= Problem details =
Here the answer should be the line with "What do you see at coordinates (228, 2119)" and all the lines after it through the end of the listing, each repeated exactly, and no other text.

= Data excerpts =
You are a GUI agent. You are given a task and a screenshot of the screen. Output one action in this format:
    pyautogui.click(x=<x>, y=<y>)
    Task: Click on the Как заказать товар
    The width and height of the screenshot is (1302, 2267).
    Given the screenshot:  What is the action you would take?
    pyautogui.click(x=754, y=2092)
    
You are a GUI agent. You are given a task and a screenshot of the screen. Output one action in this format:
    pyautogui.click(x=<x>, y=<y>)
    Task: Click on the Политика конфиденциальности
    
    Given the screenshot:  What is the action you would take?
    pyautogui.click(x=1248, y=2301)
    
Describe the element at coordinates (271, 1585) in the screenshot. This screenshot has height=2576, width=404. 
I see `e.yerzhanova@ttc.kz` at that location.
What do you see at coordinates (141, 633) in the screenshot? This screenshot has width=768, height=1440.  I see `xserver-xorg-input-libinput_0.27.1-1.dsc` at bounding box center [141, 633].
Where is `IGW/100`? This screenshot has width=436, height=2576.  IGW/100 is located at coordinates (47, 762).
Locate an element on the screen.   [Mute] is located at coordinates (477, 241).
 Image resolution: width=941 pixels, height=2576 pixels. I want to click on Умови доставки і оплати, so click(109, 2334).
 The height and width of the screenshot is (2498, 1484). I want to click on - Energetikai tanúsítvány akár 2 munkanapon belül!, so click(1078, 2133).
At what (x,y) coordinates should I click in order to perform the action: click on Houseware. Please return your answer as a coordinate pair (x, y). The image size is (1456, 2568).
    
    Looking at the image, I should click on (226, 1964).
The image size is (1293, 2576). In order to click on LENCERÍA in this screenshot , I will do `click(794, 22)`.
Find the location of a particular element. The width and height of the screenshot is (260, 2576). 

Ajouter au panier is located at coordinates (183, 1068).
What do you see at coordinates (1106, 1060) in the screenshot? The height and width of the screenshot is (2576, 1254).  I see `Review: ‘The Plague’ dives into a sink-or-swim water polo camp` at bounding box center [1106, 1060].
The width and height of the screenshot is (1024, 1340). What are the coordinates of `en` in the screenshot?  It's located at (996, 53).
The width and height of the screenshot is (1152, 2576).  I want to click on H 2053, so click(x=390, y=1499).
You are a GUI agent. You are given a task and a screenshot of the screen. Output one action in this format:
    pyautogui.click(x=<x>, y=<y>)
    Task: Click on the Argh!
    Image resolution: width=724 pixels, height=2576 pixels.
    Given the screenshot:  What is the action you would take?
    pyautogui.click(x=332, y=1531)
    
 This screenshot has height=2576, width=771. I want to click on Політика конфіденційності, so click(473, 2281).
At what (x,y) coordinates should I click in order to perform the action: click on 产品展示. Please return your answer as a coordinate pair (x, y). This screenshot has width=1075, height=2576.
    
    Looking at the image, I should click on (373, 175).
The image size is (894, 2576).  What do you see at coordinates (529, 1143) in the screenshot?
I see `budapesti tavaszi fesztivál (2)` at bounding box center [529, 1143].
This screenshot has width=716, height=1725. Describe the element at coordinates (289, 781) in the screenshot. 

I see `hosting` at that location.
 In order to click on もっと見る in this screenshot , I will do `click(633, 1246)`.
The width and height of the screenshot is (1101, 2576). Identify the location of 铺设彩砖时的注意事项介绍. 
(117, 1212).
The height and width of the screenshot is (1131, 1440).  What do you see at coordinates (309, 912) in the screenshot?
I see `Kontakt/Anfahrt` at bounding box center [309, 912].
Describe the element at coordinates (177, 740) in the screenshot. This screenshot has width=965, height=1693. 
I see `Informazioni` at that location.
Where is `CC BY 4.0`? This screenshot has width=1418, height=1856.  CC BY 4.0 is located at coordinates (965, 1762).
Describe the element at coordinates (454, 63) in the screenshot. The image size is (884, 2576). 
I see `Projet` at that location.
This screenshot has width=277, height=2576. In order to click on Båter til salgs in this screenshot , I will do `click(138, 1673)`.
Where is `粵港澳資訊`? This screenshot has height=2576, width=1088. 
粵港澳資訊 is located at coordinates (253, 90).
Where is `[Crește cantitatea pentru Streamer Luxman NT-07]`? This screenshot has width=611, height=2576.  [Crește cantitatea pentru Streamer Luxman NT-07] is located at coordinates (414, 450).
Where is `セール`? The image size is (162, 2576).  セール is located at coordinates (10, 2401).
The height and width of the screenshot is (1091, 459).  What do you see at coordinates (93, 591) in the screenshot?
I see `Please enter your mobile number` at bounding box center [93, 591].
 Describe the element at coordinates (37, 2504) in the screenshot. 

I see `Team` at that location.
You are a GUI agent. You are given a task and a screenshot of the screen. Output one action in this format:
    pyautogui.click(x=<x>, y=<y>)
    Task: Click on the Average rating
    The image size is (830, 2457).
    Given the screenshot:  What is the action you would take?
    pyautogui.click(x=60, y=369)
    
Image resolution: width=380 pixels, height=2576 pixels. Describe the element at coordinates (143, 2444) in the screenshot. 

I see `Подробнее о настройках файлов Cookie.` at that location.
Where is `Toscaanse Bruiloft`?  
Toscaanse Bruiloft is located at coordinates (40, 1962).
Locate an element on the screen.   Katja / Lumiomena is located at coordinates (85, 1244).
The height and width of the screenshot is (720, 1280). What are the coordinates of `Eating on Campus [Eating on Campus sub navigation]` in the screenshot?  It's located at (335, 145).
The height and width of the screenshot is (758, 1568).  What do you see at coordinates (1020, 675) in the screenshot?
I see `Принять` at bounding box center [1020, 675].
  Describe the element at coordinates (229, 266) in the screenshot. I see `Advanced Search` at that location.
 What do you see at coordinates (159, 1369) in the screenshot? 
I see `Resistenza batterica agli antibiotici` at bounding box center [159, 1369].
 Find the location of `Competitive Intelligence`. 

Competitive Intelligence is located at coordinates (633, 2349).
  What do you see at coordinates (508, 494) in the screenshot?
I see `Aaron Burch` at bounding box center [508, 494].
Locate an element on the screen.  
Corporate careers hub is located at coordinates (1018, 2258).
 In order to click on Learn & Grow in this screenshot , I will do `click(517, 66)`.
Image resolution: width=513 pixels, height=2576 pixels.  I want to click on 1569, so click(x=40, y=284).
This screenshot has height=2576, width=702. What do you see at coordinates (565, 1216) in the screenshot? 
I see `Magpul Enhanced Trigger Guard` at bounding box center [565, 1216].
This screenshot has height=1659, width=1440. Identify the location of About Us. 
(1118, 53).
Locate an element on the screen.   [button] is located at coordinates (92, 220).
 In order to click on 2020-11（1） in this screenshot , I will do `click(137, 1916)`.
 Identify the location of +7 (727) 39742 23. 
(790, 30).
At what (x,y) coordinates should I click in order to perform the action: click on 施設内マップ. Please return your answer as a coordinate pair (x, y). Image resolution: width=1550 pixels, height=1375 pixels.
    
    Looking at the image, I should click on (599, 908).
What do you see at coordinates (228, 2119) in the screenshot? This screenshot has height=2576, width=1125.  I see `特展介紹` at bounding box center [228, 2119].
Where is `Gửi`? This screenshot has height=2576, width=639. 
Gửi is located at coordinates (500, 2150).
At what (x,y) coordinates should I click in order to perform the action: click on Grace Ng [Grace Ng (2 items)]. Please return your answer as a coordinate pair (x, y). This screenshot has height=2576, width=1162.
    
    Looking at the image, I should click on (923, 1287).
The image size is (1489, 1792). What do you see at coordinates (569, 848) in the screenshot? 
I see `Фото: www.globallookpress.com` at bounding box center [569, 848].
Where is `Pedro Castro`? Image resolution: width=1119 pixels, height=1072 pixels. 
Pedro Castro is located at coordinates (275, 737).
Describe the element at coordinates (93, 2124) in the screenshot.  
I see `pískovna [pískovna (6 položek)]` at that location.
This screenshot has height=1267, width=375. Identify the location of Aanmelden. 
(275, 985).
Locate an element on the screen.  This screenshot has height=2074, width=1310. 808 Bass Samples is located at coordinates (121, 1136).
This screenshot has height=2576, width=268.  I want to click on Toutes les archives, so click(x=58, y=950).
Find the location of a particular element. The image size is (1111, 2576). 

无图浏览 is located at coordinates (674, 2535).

= Your solution =
What do you see at coordinates (228, 2119) in the screenshot? This screenshot has height=2576, width=1125.  I see `特展介紹` at bounding box center [228, 2119].
Where is `Gửi`? This screenshot has height=2576, width=639. 
Gửi is located at coordinates (500, 2150).
At what (x,y) coordinates should I click in order to perform the action: click on Grace Ng [Grace Ng (2 items)]. Please return your answer as a coordinate pair (x, y). This screenshot has height=2576, width=1162.
    
    Looking at the image, I should click on (923, 1287).
The image size is (1489, 1792). What do you see at coordinates (569, 848) in the screenshot? 
I see `Фото: www.globallookpress.com` at bounding box center [569, 848].
Where is `Pedro Castro`? Image resolution: width=1119 pixels, height=1072 pixels. 
Pedro Castro is located at coordinates (275, 737).
Describe the element at coordinates (93, 2124) in the screenshot.  
I see `pískovna [pískovna (6 položek)]` at that location.
This screenshot has height=1267, width=375. Identify the location of Aanmelden. 
(275, 985).
Locate an element on the screen.  This screenshot has height=2074, width=1310. 808 Bass Samples is located at coordinates (121, 1136).
This screenshot has height=2576, width=268.  I want to click on Toutes les archives, so click(x=58, y=950).
Find the location of a particular element. The image size is (1111, 2576). 

无图浏览 is located at coordinates (674, 2535).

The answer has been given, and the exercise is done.